Die Schattenbucht by Eric Berg

Die Schattenbucht by Eric Berg

Autor:Eric Berg
Die sprache: deu
Format: epub
Herausgeber: Limes Verlag


Auf den ersten Blick erfüllte Marlene Adamski die wichtigsten Kriterien einer typischen Witwe, die gerade ihren Mann verloren hatte: Sie trug Schwarz, wirkte betrübt und bot jedem, der zum Kondolieren vorbeikam, Kaffee und Kuchen an. Ina, die ebenfalls eingeladen und somit halb privat und halb beruflich vorbeigekommen war, zählte innerhalb einer halben Stunde viermal dieselbe Frage von vier Besuchern, nämlich wie es nun mit der Bäckerei weitergehen werde. Als sie hörten, dass die Bäckerei schließen werde, sahen sie noch trauriger aus als die Witwe.
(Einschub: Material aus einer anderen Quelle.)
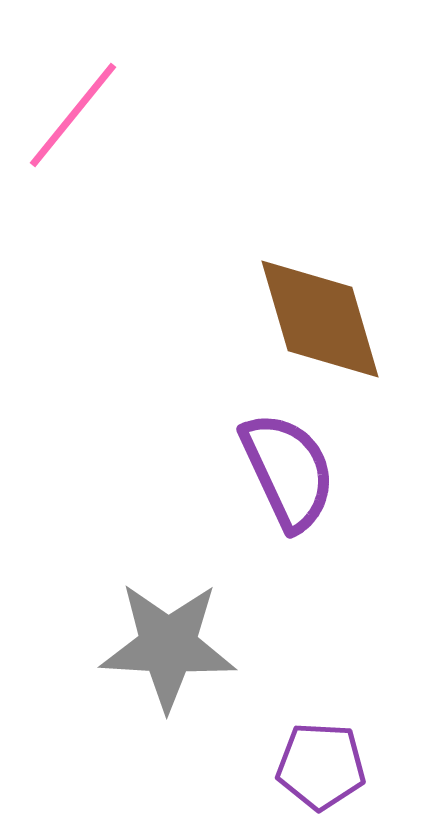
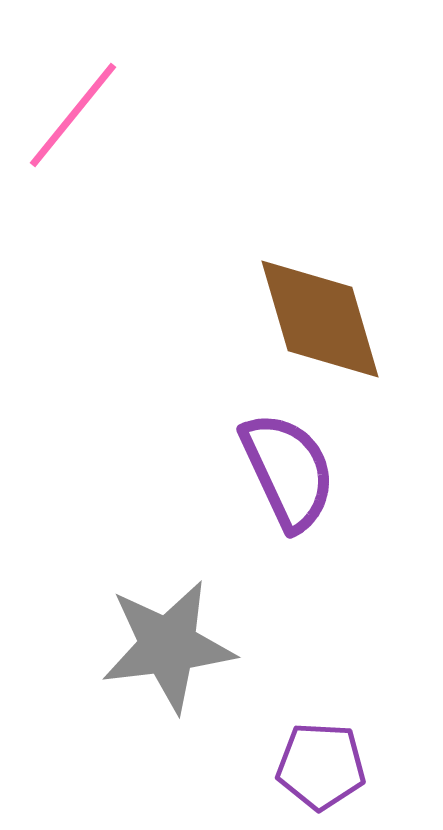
gray star: rotated 10 degrees counterclockwise
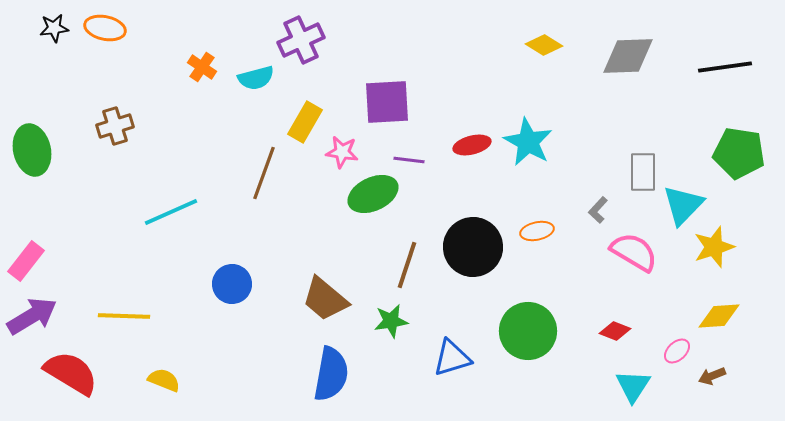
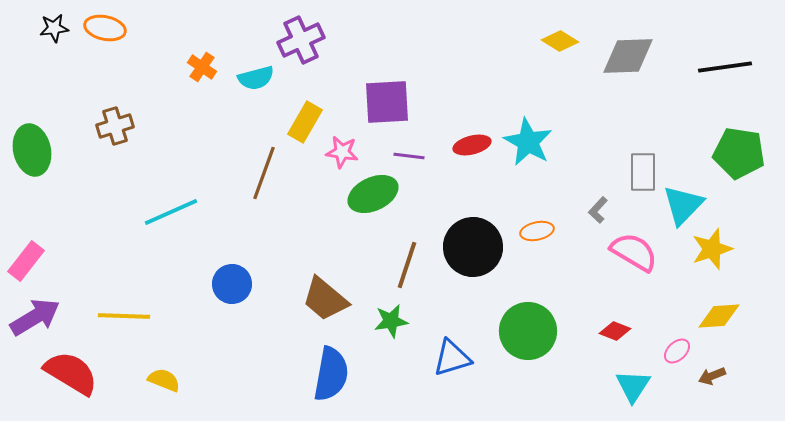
yellow diamond at (544, 45): moved 16 px right, 4 px up
purple line at (409, 160): moved 4 px up
yellow star at (714, 247): moved 2 px left, 2 px down
purple arrow at (32, 316): moved 3 px right, 1 px down
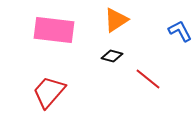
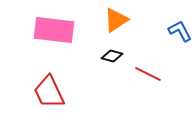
red line: moved 5 px up; rotated 12 degrees counterclockwise
red trapezoid: rotated 66 degrees counterclockwise
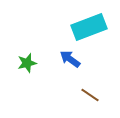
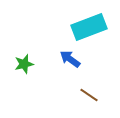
green star: moved 3 px left, 1 px down
brown line: moved 1 px left
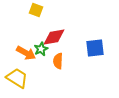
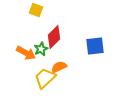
red diamond: rotated 35 degrees counterclockwise
blue square: moved 2 px up
orange semicircle: moved 1 px right, 6 px down; rotated 63 degrees clockwise
yellow trapezoid: moved 28 px right; rotated 75 degrees counterclockwise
»Bringen sie mich irgendwo anders hin«, bat Marlene Ina, als gerade mal kein Besucher da war. »Danke, dass Sie sich die Zeit nehmen, aber rechnen Sie sie auch bitte ab.«

»Machen Sie sich darüber keine Gedanken.«

Ina fuhr mit ihr zur Steilküste in Ahrenshoop, einem ihrer Lieblingsorte auf dem Darß. Tief hängende Wolken jagten über das endlose Meer, und die jungen Seeschwalben probierten ihre gerade erst erworbenen Flugkünste aus. Der Wind zerrte an den letzten Blüten der wilden Hagebutten am Wegesrand und an Inas langen Haaren. Marlenes vom Spray gestählte Frisur hielt hingegen mühelos den frischen Böen stand.

Dem Meer reckte sie das Gesicht entgegen, während sie Ina ihr Herz ausschüttete.

»Damals, als ich mit Gerd frisch verheiratet war, hatte ich von unseren späteren Jahren immer ein romantisches Bild vor Augen: zwei Schwäne oder Enten, die Seite an Seite übers Wasser gleiten. Entsetzlich kitschig, ich weiß, wie aus einem Roy-Black-Lied, aber so war’s nun mal. Ich habe mich damals schon auf die Zeit des völlig miteinander Vertraut-Seins gefreut. Sie wissen schon, das berühmte Rentnerpaar auf der Parkbank.«

Die beiden Frauen schwiegen eine Weile, vielleicht um zwei Spaziergänger passieren zu lassen, vielleicht weil es Marlene ungeheuer schwerfiel, das Folgende auszusprechen.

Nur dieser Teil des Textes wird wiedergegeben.